Wednesday, August 18, 2010

Bulk ingestion protocols, which is best?

Since PhilPapers' launch, a number of publishers have contacted us asking for some means to submit their content in bulk. We didn't have this facility until recently, partly because it took us a long time to decide what kind of system to implement. Here I report on how we've arrived at the current system.

We started off by trying to find out what kind of system is used by other big consumers of article-level metadata. The idea was that many publishers would already support it. We found out that the biggest consumer of metadata of all, PubMed, uses an XML schema defined by NLM. We also found out that a company which hosts many journals on behalf of publishers, Atypon, supports this system too (one of the first publishers to contact us was with Atypon). So we've decided to implement NLM-style feeds.
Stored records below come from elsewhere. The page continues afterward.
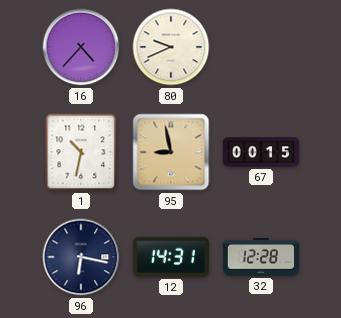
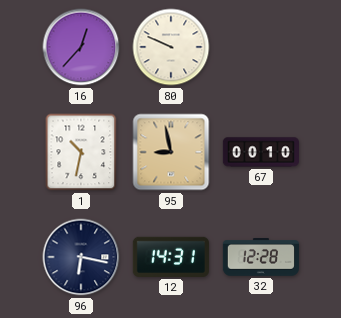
16: 4:37 -> 12:37
80: 9:41 -> 9:49
67: 00:15 -> 00:10
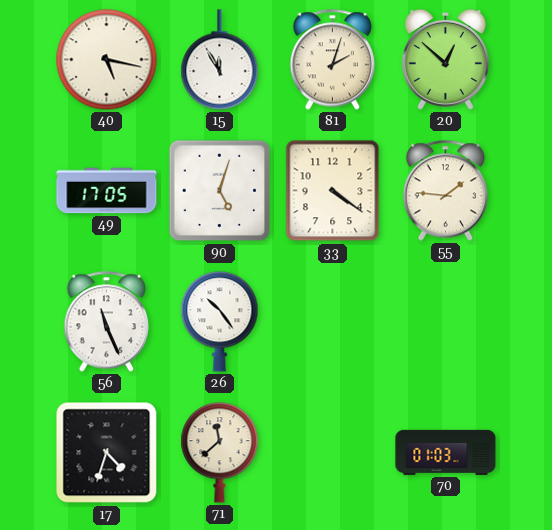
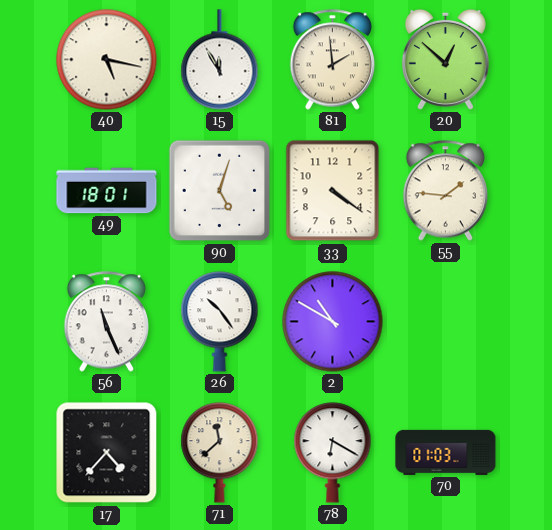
81: 2:03 -> 1:59
49: 17:05 -> 18:01
2: none -> 10:50
17: 4:33 -> 4:37
78: none -> 6:20
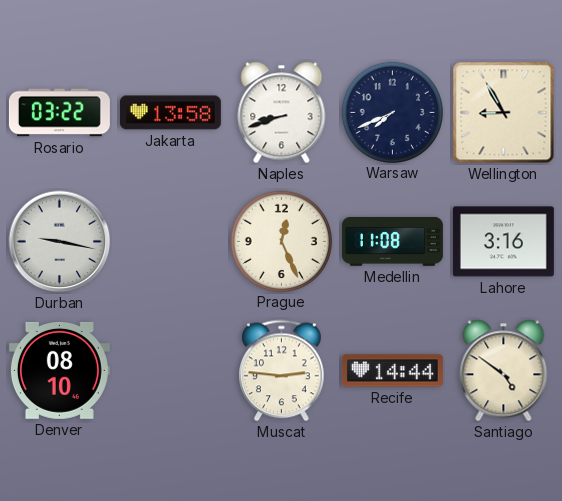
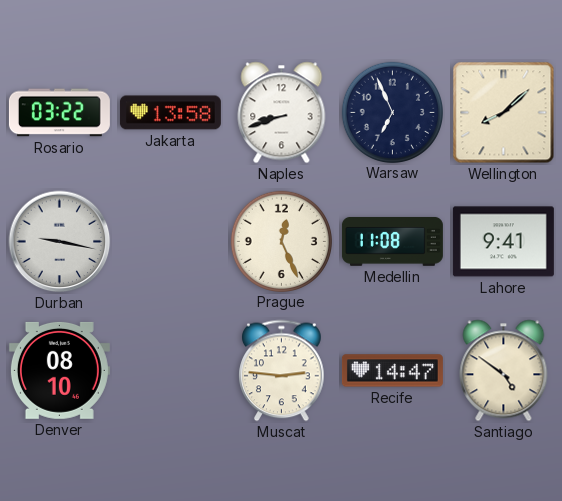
Warsaw: 7:41 -> 6:56
Wellington: 8:55 -> 8:08
Lahore: 3:16 -> 9:41
Recife: 14:44 -> 14:47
On this system, we have an FTP server to receive zips of NLM XML files periodically.

This system works OK, but it turns out not to be as widely supported as we had expected. At the same time, the use of PRISM tags in RSS feeds has become fairly common since we've begun this project. Now most publishers have RSS feeds with detailed PRISM tags. So that's the system we now recommend. It's easiest both for us and for publishers. See the details here.

Of course, there's the problem that RSS feeds generally don't include historical data. But there is nothing to stop one from creating a historical RSS channel with all back issues for a journal.